**Your objective:**
Instruction for the entries below: return the part that opens with the line containing "Ongoing project management support" and closes with the line containing "Transparent Party Tents", exactly, and no pictures.

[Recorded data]
'''
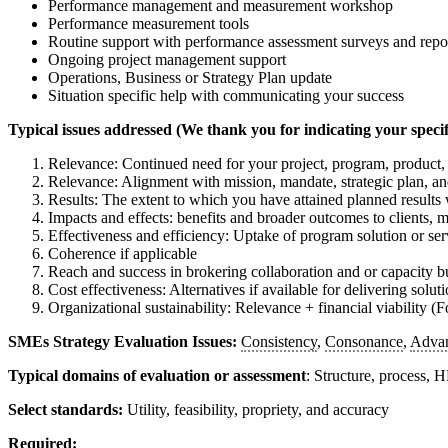
Performance management and measurement workshop
Performance measurement tools
Routine support with performance assessment surveys and repo
Ongoing project management support
Operations, Business or Strategy Plan update
Situation specific help with communicating your success
Typical issues addressed (We thank you for indicating your specifi
Relevance: Continued need for your project, program, product, 
Relevance: Alignment with mission, mandate, strategic plan, and
Results: The extent to which you have attained planned results 
Impacts and effects: benefits and broader outcomes to clients, 
Effectiveness and efficiency: Uptake of program solution or serv
Coherence if applicable
Reach and success in brokering collaboration and or capacity bu
Cost effectiveness: Alternatives if available for delivering solut
Organizational sustainability: Relevance + financial viability (
SMEs Strategy Evaluation Issues:
Consistency
,
Consonance
,
Adva
Typical domains of evaluation or assessment
: Structure, process,
Select standards:
Utility, feasibility, propriety, and accuracy
Required:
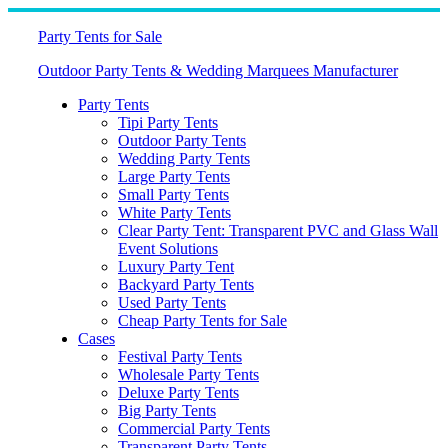
Skip
to
Party Tents for Sale
content
Outdoor Party Tents & Wedding Marquees Manufacturer
Party Tents
Tipi Party Tents
Outdoor Party Tents
Wedding Party Tents
Large Party Tents
Small Party Tents
White Party Tents
Clear Party Tent: Transparent PVC and Glass Wall
Event Solutions
Luxury Party Tent
Backyard Party Tents
Used Party Tents
Cheap Party Tents for Sale
Cases
Festival Party Tents
Wholesale Party Tents
Deluxe Party Tents
Big Party Tents
Commercial Party Tents
Transparent Party Tents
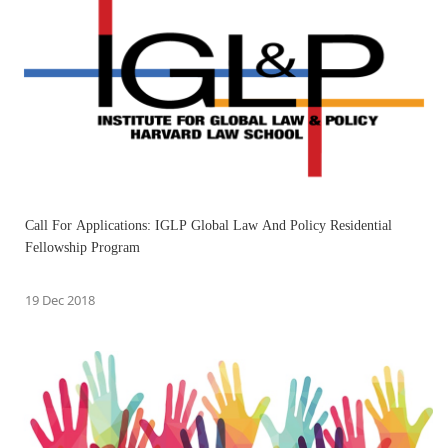
Call For Applications: IGLP Global Law And Policy Residential
Fellowship Program
19 Dec 2018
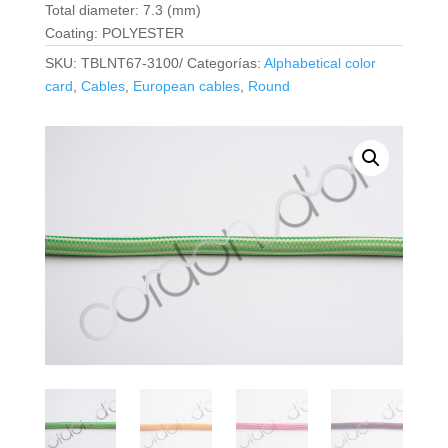
Total diameter: 7.3 (mm)
Coating: POLYESTER
SKU:
TBLNT67-3100/
Categorías:
Alphabetical color
card
,
Cables
,
European cables
,
Round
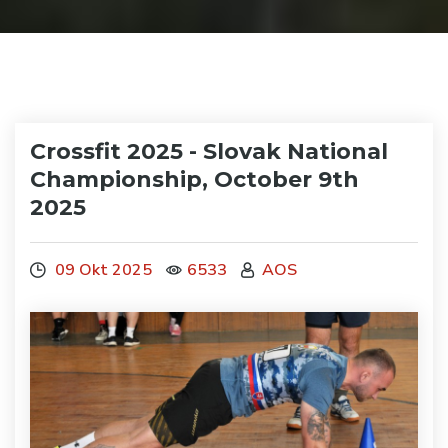
Crossfit 2025 - Slovak National
Championship, October 9th
2025
09 Okt 2025
6533
AOS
'''
**Response to this exercise:**
Ongoing project management support
Operations, Business or Strategy Plan update
Situation specific help with communicating your success
Typical issues addressed (We thank you for indicating your specifi
Relevance: Continued need for your project, program, product, 
Relevance: Alignment with mission, mandate, strategic plan, and
Results: The extent to which you have attained planned results 
Impacts and effects: benefits and broader outcomes to clients, 
Effectiveness and efficiency: Uptake of program solution or serv
Coherence if applicable
Reach and success in brokering collaboration and or capacity bu
Cost effectiveness: Alternatives if available for delivering solut
Organizational sustainability: Relevance + financial viability (
SMEs Strategy Evaluation Issues:
Consistency
,
Consonance
,
Adva
Typical domains of evaluation or assessment
: Structure, process,
Select standards:
Utility, feasibility, propriety, and accuracy
Required:
Skip
to
Party Tents for Sale
content
Outdoor Party Tents & Wedding Marquees Manufacturer
Party Tents
Tipi Party Tents
Outdoor Party Tents
Wedding Party Tents
Large Party Tents
Small Party Tents
White Party Tents
Clear Party Tent: Transparent PVC and Glass Wall
Event Solutions
Luxury Party Tent
Backyard Party Tents
Used Party Tents
Cheap Party Tents for Sale
Cases
Festival Party Tents
Wholesale Party Tents
Deluxe Party Tents
Big Party Tents
Commercial Party Tents
Transparent Party Tents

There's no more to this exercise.